| Your objective |
Take the entries that follow and write them out again, word for word.

** Opening Dataset content block **

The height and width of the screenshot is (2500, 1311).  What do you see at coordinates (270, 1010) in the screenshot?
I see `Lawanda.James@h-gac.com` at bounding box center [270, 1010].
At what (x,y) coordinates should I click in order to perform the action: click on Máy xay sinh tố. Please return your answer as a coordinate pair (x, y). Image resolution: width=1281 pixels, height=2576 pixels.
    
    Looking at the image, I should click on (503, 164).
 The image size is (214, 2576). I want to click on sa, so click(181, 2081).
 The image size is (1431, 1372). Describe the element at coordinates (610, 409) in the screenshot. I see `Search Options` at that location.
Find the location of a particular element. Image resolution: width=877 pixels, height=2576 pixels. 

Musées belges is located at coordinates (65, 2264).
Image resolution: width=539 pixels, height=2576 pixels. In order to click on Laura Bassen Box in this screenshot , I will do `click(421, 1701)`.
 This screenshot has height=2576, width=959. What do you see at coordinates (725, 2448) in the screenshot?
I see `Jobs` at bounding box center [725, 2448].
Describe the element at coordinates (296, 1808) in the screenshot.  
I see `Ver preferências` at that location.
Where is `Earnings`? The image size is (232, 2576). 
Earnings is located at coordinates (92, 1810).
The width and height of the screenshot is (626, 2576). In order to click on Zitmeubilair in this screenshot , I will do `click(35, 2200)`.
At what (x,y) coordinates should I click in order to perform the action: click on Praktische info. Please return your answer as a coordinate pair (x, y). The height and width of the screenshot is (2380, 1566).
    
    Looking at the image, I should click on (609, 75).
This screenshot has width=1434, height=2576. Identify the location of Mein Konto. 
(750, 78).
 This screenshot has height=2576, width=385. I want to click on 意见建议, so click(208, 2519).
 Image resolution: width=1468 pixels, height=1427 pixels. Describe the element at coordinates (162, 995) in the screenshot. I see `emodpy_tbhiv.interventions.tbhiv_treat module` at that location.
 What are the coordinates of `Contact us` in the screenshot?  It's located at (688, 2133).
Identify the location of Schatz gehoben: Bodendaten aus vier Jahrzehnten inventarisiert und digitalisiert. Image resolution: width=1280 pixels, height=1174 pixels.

** Closing Dataset content block **

| Exercise answer |
The height and width of the screenshot is (2500, 1311).  What do you see at coordinates (270, 1010) in the screenshot?
I see `Lawanda.James@h-gac.com` at bounding box center [270, 1010].
At what (x,y) coordinates should I click in order to perform the action: click on Máy xay sinh tố. Please return your answer as a coordinate pair (x, y). Image resolution: width=1281 pixels, height=2576 pixels.
    
    Looking at the image, I should click on (503, 164).
 The image size is (214, 2576). I want to click on sa, so click(181, 2081).
 The image size is (1431, 1372). Describe the element at coordinates (610, 409) in the screenshot. I see `Search Options` at that location.
Find the location of a particular element. Image resolution: width=877 pixels, height=2576 pixels. 

Musées belges is located at coordinates (65, 2264).
Image resolution: width=539 pixels, height=2576 pixels. In order to click on Laura Bassen Box in this screenshot , I will do `click(421, 1701)`.
 This screenshot has height=2576, width=959. What do you see at coordinates (725, 2448) in the screenshot?
I see `Jobs` at bounding box center [725, 2448].
Describe the element at coordinates (296, 1808) in the screenshot.  
I see `Ver preferências` at that location.
Where is `Earnings`? The image size is (232, 2576). 
Earnings is located at coordinates (92, 1810).
The width and height of the screenshot is (626, 2576). In order to click on Zitmeubilair in this screenshot , I will do `click(35, 2200)`.
At what (x,y) coordinates should I click in order to perform the action: click on Praktische info. Please return your answer as a coordinate pair (x, y). The height and width of the screenshot is (2380, 1566).
    
    Looking at the image, I should click on (609, 75).
This screenshot has width=1434, height=2576. Identify the location of Mein Konto. 
(750, 78).
 This screenshot has height=2576, width=385. I want to click on 意见建议, so click(208, 2519).
 Image resolution: width=1468 pixels, height=1427 pixels. Describe the element at coordinates (162, 995) in the screenshot. I see `emodpy_tbhiv.interventions.tbhiv_treat module` at that location.
 What are the coordinates of `Contact us` in the screenshot?  It's located at (688, 2133).
Identify the location of Schatz gehoben: Bodendaten aus vier Jahrzehnten inventarisiert und digitalisiert. Image resolution: width=1280 pixels, height=1174 pixels.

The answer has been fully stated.